If a line of the data below contains the string "Белоруссии", copy it into your answer.

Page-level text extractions
#####

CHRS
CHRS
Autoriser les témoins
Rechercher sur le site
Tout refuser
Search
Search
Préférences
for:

#####

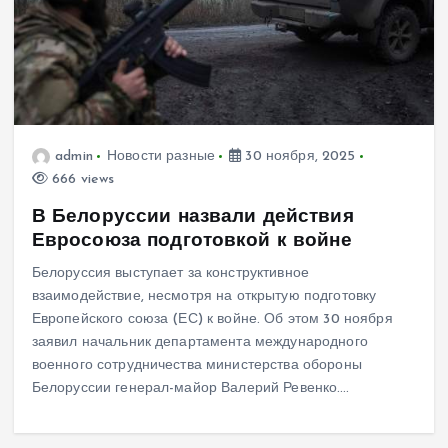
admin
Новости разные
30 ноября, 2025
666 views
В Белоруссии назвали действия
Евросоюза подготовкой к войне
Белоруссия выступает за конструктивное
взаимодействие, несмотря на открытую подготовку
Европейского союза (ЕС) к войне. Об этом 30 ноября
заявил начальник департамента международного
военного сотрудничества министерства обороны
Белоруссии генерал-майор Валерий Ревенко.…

#####

TASK OUTPUT:
В Белоруссии назвали действия
Белоруссии генерал-майор Валерий Ревенко.…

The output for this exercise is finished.